Nice a présenté sa démarche de smart city lors du 22e festival Fimbacte

Développement durable

Quartiers connectés, applications innovantes, lieux-totems, co-création de solutions… : la métropole niçoise se réindustrialise grâce à une démarche de smart city, génératrice d’emplois non délocalisables.

Coincée entre la mer, la montagne et la frontière italienne, la métropole Nice-Côte-d’Azur (49 communes, 538 555 habitants) représente une sorte de « France à petite échelle », a expliqué Dorothée Lamé-Laroche, sa directrice générale adjointe, le 2 octobre à Paris, lors d’un débat organisé dans le cadre du 22e festival Fimbacte. Comprenant aussi bien des plages que des stations de ski ou des terres agricoles, elle est également soumise à divers risques (inondation, feux de forêt, risque sismique…). Très investie dans une démarche de smart city, la métropole tente de répondre de façon innovante à deux défis importants : la population européenne d’ici trente ans et les risques naturels. Nice, qui a l’ambition de devenir capitale européenne de  l’innovation 2017, a également déposé un dossier pour faire partie des territoires d’innovation de grande ambition du Grand plan d’investissement (GPI).

La démarche de ville intelligente permet à la collectivité de se réindustrialiser autour de l’innovation, en créant des emplois plus difficiles à délocaliser que les emplois industriels, a précisé Dorothée Lamé-Laroche. Ce qui nécessite d’adopter une culture de projet et de réorganiser les modes de travail, davantage intégrés. Les citoyens sont particulièrement impliqués. Incités à donner leur avis sur les politiques publiques, ils testent les innovations au quotidien et participent à un processus de co-création de solutions.

Pour son projet de smart city, la métropole construit des quartiers entiers, avec des bâtiments connectés et multifonctionnels, des réseaux de chaleur, des réseaux électriques intelligents (« smart grids »)… Des lieux « totems » préfigurent la ville de demain ; l’un d’entre eux, inauguré le 16 octobre, abrite des show-rooms d’innovation, un appartement-test de nouvelles solutions, une pépinière d’entreprises, un accélérateur de projets innovants, des services de co-working…
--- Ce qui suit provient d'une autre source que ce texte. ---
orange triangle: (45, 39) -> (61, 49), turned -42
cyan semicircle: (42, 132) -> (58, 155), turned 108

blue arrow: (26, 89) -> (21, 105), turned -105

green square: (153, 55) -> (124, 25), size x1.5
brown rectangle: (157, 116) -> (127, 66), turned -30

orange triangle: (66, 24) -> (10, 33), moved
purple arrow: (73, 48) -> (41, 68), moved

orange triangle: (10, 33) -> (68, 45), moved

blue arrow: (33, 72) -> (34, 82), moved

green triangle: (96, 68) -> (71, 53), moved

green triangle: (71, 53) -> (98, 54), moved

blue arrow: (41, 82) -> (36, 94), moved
En matière de smart city, si la vision politique est très importante, l’initiative privée est souvent un vecteur de changement fondamental, conseille la DGA de Nice. Mais attention : une collectivité qui veut s’y investir doit bien distinguer ce qui apporte vraiment un nouveau service, comme l’amélioration de la mobilité — fondamentale pour une ville comme Nice — et ce qui relève du gadget. La métropole niçoise se nourrit beaucoup d’échanges avec divers partenaires : start-ups, grands groupes, industriels, universitaires, qui font naître des idées et des projets.

Dans les prochains mois, la métropole pourrait créer une société de valorisation des données et proposer aux entreprises un réseau public de capteurs, sur lequel elles pourraient faire transiter leurs données.
 

Martine Courgnaud – Del Ry

 

Métropollen, Plage connectée, City Opt

À Nice, un réseau recueille les données de millions de capteurs qui mesurent notamment la qualité de l’air, la pollution sonore ou les rayons ultra-violets et reçoit des données provenant des citoyens. La ville peut ainsi proposer des applications comme « Métropollen » qui alerte les personnes allergiques avant les pics de pollen, ou « Plage connectée » qui fournit des informations sur la qualité de l’eau de mer,  indices UV, la présence de méduses… Des familles volontaires ont participé l’an dernier au projet européen City Opt, et testé une application qui les incite à maîtriser leur consommation électrique au moment des pics de consommation.